Re: [PATCH v3 9/9] vpci/msix: add MSI-X handlers

From: Roger Pau Monne <roger.pau@citrix.com>
To: Jan Beulich <JBeulich@suse.com>
Cc: Andrew Cooper <andrew.cooper3@citrix.com>,
	julien.grall@arm.com, boris.ostrovsky@oracle.com,
	xen-devel@lists.xenproject.org
Subject: Re: [PATCH v3 9/9] vpci/msix: add MSI-X handlers
Date: Wed, 28 Jun 2017 16:29:00 +0100	[thread overview]
Message-ID: <20170628152900.gncq7q5aprmqipx2@dhcp-3-128.uk.xensource.com> (raw)
In-Reply-To: <592C3E59020000780015D499@prv-mh.provo.novell.com>

On Mon, May 29, 2017 at 07:29:29AM -0600, Jan Beulich wrote:
> >>> On 27.04.17 at 16:35, <roger.pau@citrix.com> wrote:
> > +static int vpci_msix_control_write(struct pci_dev *pdev, unsigned int reg,
> > +                                   union vpci_val val, void *data)
> > +{
> > +    uint8_t seg = pdev->seg, bus = pdev->bus;
> > +    uint8_t slot = PCI_SLOT(pdev->devfn), func = PCI_FUNC(pdev->devfn);
> > +    paddr_t table_base = pdev->vpci->header.bars[pdev->vpci->msix->bir].paddr;
> > +    struct vpci_msix *msix = data;
> 
> Wouldn't you better use this also to obtain the array index one line
> earlier?

Yes.

> > +    bool new_masked, new_enabled;
> > +    unsigned int i;
> > +    uint32_t data32;
> > +    int rc;
> > +
> > +    new_masked = val.word & PCI_MSIX_FLAGS_MASKALL;
> > +    new_enabled = val.word & PCI_MSIX_FLAGS_ENABLE;
> > +
> > +    if ( new_enabled != msix->enabled && new_enabled )
> 
>     if ( !msix->enabled && new_enabled )
> 
> would likely be easier to read (similar for the "else if" below).

Ack.

> > +    {
> > +        /* MSI-X enabled. */
> > +        for ( i = 0; i < msix->max_entries; i++ )
> > +        {
> > +            if ( msix->entries[i].masked )
> > +                continue;
> > +
> > +            rc = vpci_msix_enable(&msix->entries[i].arch, pdev,
> > +                                  msix->entries[i].addr, msix->entries[i].data,
> > +                                  msix->entries[i].nr, table_base);
> > +            if ( rc )
> > +            {
> > +                gdprintk(XENLOG_ERR,
> > +                         "%04x:%02x:%02x.%u: unable to update entry %u: %d\n",
> > +                         seg, bus, slot, func, i, rc);
> > +                return rc;
> > +            }
> > +
> > +            vpci_msix_mask(&msix->entries[i].arch, false);
> > +        }
> > +    }
> > +    else if ( new_enabled != msix->enabled && !new_enabled )
> > +    {
> > +        /* MSI-X disabled. */
> > +        for ( i = 0; i < msix->max_entries; i++ )
> > +        {
> > +            rc = vpci_msix_disable(&msix->entries[i].arch);
> > +            if ( rc )
> > +            {
> > +                gdprintk(XENLOG_ERR,
> > +                         "%04x:%02x:%02x.%u: unable to disable entry %u: %d\n",
> > +                         seg, bus, slot, func, i, rc);
> > +                return rc;
> > +            }
> > +        }
> > +    }
> > +
> > +    data32 = val.word;
> > +    if ( (new_enabled != msix->enabled || new_masked != msix->masked) &&
> > +         pci_msi_conf_write_intercept(pdev, reg, 2, &data32) >= 0 )
> > +        pci_conf_write16(seg, bus, slot, func, reg, data32);
> 
> What's the intermediate variable "data32" good for here?
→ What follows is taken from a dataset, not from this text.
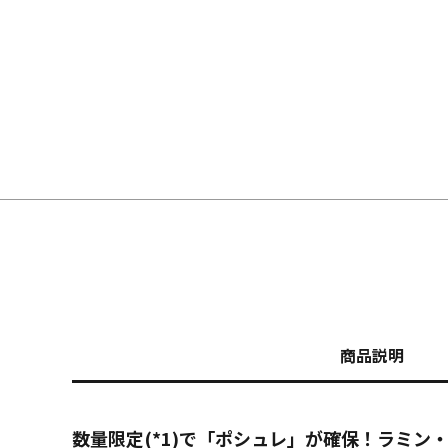
商品説明
数量限定(*1)で「ポシュレ」が確保！ラミ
Afaict you
> could use val.word in its stead.

Yes, that's seems better.

> > +static struct vpci_msix *vpci_msix_find(struct domain *d, unsigned long addr)
> > +{
> > +    struct vpci_msix *msix;
> > +
> > +    ASSERT(vpci_locked(d));
> > +    list_for_each_entry ( msix,  &d->arch.hvm_domain.msix_tables, next )
> > +        if ( msix->pdev->vpci->header.command & PCI_COMMAND_MEMORY &&
> 
> Please parenthesize & within &&.

Done.

> > +             addr >= msix->addr &&
> > +             addr < msix->addr + msix->max_entries * PCI_MSIX_ENTRY_SIZE )
> > +            return msix;
> > +
> > +    return NULL;
> > +}
> 
> Looking ahead I'm getting the impression that you only allow
> accesses to the MSI-X table entries, yet in vpci_modify_bars() you
> (correctly) prevent mapping entire pages. While most other
> registers are disallowed from sharing a page with the table, the PBA
> is specifically named as an exception. Hence you need to support
> at least reads from the entire range.

That's right, I've added support for handling the PBA also as a direct
read to the real PBA in hardware. To simplify this, in the new version
I'm always trapping accesses to the PBA (I don't think it's worth
checking whether it shares a page with the vector table or not).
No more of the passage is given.